A importância do PBF sobre a queda da desigualdade constitui-se em um dos pontos mais pacíficos na literatura afim. Há um elevado número de trabalhos dedicados à análise da contribuição do Bolsa Família na queda da desigualdade. São destacados dois aqui. Em estudo realizado em 2010, Soares et al. já identificavam a contribuição do Programa no processo de declínio da desigualdade de renda que se desenvolvia desde o princípio da década de 2000. Segundo os autores, o PBF respondia por 16% da redução global observada no coeficiente de Gini durante a década de 2000, o que surpreende posto que o programa não atingia 0,8% da renda das famílias (2010, p.41). A relevância do PBF para a queda do grau da desigualdade de renda, medida pelo Gini, também é atestada em estudo de Hoffmann (2013).
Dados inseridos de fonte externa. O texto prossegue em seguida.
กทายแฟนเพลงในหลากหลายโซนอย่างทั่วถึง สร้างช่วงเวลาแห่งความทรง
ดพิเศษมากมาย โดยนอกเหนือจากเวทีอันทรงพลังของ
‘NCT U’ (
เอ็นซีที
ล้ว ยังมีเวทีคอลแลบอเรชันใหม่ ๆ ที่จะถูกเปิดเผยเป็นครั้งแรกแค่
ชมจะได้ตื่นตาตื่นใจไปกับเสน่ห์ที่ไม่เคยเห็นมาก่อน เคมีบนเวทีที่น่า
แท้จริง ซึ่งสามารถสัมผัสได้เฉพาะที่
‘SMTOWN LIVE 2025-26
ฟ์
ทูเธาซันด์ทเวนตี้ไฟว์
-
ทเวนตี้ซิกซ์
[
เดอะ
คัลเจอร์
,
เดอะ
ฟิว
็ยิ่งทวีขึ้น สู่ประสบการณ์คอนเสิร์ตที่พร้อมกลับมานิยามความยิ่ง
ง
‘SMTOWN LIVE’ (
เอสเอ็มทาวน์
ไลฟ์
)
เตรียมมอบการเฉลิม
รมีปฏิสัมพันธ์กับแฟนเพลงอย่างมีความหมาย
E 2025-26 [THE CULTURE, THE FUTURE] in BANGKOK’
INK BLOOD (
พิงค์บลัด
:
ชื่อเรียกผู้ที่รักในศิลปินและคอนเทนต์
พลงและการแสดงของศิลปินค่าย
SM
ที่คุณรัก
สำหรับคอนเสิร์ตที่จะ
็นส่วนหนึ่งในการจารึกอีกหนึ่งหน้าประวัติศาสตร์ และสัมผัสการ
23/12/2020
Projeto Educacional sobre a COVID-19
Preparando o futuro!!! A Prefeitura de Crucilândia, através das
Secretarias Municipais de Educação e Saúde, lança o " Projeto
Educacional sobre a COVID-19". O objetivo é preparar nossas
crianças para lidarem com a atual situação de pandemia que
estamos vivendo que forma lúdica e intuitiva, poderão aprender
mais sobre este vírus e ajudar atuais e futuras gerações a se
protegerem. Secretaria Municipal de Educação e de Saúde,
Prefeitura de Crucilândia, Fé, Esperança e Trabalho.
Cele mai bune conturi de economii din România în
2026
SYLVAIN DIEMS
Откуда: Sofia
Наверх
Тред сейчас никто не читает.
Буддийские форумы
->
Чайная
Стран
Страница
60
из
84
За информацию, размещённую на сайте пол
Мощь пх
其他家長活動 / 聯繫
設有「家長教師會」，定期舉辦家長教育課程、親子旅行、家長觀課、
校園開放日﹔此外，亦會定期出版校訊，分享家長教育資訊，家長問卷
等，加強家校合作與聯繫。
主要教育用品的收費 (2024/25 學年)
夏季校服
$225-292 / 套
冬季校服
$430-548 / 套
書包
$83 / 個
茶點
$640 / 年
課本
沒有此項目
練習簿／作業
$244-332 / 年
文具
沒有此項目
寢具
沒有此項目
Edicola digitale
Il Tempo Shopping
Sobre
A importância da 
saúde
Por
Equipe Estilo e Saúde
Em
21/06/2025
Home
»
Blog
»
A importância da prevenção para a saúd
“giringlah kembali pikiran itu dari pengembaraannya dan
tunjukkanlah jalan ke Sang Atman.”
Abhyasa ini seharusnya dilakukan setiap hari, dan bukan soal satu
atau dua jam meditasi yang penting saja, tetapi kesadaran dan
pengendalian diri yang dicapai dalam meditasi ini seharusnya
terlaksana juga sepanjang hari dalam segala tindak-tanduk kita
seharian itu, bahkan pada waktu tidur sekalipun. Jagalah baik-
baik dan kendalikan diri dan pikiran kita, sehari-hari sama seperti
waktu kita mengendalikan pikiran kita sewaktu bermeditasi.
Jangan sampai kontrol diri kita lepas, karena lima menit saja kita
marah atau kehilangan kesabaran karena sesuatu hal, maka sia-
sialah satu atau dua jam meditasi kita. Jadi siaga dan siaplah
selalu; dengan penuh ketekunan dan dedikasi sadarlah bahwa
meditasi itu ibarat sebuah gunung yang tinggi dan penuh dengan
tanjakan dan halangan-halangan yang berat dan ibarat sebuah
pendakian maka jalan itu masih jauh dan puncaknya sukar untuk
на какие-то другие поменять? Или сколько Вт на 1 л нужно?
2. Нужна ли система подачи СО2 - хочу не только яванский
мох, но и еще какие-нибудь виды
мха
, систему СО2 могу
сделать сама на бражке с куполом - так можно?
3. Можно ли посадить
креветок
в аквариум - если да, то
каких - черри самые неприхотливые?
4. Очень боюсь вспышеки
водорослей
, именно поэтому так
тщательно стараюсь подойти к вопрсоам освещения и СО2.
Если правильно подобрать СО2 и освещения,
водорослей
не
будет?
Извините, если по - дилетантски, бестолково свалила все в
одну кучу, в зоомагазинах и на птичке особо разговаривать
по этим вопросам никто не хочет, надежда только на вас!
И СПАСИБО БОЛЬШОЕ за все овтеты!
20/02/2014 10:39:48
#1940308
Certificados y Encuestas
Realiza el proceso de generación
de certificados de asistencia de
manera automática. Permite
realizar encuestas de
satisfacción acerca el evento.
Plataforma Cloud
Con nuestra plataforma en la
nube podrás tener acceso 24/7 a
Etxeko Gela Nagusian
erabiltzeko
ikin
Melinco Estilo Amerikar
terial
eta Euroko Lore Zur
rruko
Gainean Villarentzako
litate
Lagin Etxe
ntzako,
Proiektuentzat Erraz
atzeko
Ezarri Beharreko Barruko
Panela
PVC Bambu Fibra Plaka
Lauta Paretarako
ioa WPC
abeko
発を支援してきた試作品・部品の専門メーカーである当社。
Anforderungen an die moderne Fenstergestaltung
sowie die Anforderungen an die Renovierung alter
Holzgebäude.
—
Nesse trabalho, o autor argumenta que as rendas associadas a programas sociais federais possuem razão de concentração negativa e, por isso, elevada progressividade. Dentre os programas que o autor considera em seu estudo, o Bolsa Família é o que detém a maior medida de progressividade, motivo pelo qual é o programa de transferência de caráter não contributivo que mais concorre para a redução da concentração de renda (HOFFMANN, 2013, p.209).

Gráfico 9

Evolução do grau de desigualdade – Coeficiente de Gini

Fonte: IPEADATA, 2014c.

Em síntese, ao longo de sua implementação, o PBF gerou, e tem gerado, impactos diversos em diferentes âmbitos da vida social e pessoal de seus beneficiários, mas também de outros segmentos da população. O Programa engendrou efeitos positivos nas áreas de saúde e educação, bem como no mercado laboral e no âmbito macroeconômico.